Role of Toll-Like Receptors in Innate Immunity of the Intestine

Abstract

The pre-epithelial mucous layer at the apical epithelial surface-consisting of mucin glycoproteins, trefoil peptides, and, in the small intestine, defensins-significantly contributes to efficient protection of the underlying host. Toll-like receptors (TLR) are found expressed by many cell types throughout the whole gastrointestinal tract in vitro and in vivo, e.g., several intestinal epithelial cells (IEC) lines of the small intestine and colon, gastric pit cells, fetal intestinal cells, intestinal macrophages of the lamina propria, and intestinal myofibroblasts. Mammalian TLR may enable IEC to participate in innate immunity to microbial pathogens in at least four ways: (i) recognition of molecular patterns present on commensals and pathogens; (ii) expression at the interface with the “environment” of the gastrointestinal lumen; (iii) induction of secretion of pro-or anti-inflammatory cytokines and chemokines that link to the adaptive immune system; and (iv) induction of antimicrobial effector pathways.
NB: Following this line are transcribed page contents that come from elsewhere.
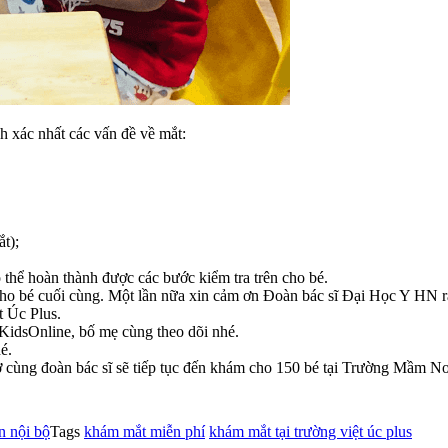
h xác nhất các vấn đề về mắt:
t);
 thể hoàn thành được các bước kiểm tra trên cho bé.
o bé cuối cùng. Một lần nữa xin cảm ơn Đoàn bác sĩ Đại Học Y HN rấ
t Úc Plus.
KidsOnline, bố mẹ cùng theo dõi nhé.
é.
hơ cùng đoàn bác sĩ sẽ tiếp tục đến khám cho 150 bé tại Trường Mầm
n nội bộ
Tags
khám mắt miễn phí
khám mắt tại trường việt úc plus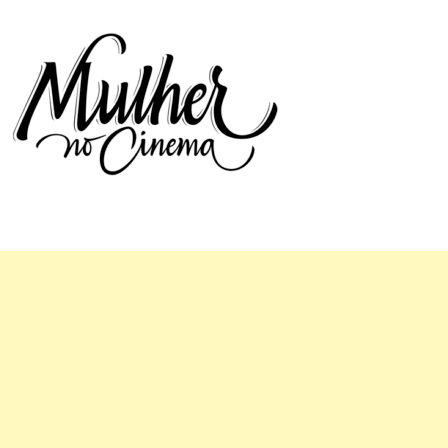
Mulher no Cinema
O site que celebra o trabalho das mulheres nas telas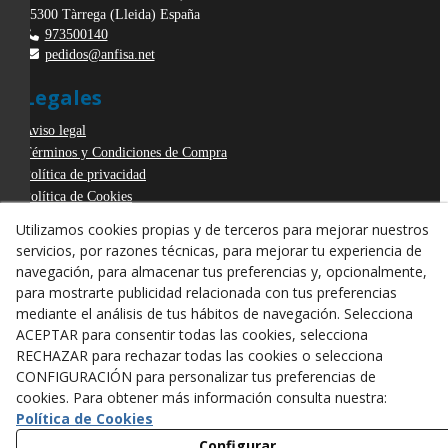
25300
Tàrrega
(
Lleida
)
España
973500140
pedidos@anfisa.net
Legales
Aviso legal
Términos y Condiciones de Compra
Política de privacidad
Política de Cookies
Declaración de Accesibilidad
Utilizamos cookies propias y de terceros para mejorar nuestros
Derecho de desistimiento
servicios, por razones técnicas, para mejorar tu experiencia de
ODR
navegación, para almacenar tus preferencias y, opcionalmente,
para mostrarte publicidad relacionada con tus preferencias
mediante el análisis de tus hábitos de navegación. Selecciona
ACEPTAR para consentir todas las cookies, selecciona
RECHAZAR para rechazar todas las cookies o selecciona
CONFIGURACIÓN para personalizar tus preferencias de
cookies. Para obtener más información consulta nuestra:
Política de Cookies
Configurar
The chapter talks about alteration of TLR expression in human inflammatory bowel disease (IBD), and TLR dysregulation in infectious diseases. Future research will identify further TLR ligands, specify interconnective signaling cascades activated by TLR, and clarify the potential role of intestinal epithelial TLR in the pathogenesis of IBD and other aberrant inflammatory processes in the gastrointestinal tract. Identifying the physiological mechanisms through which intestinal TLR and other pattern-recognition receptors (PRR) modulate host defense in the gastrointestinal tract could lead to new therapeutic approaches to combat microbial associated gastrointestinal disorders, such as infectious diseases and perhaps IBD.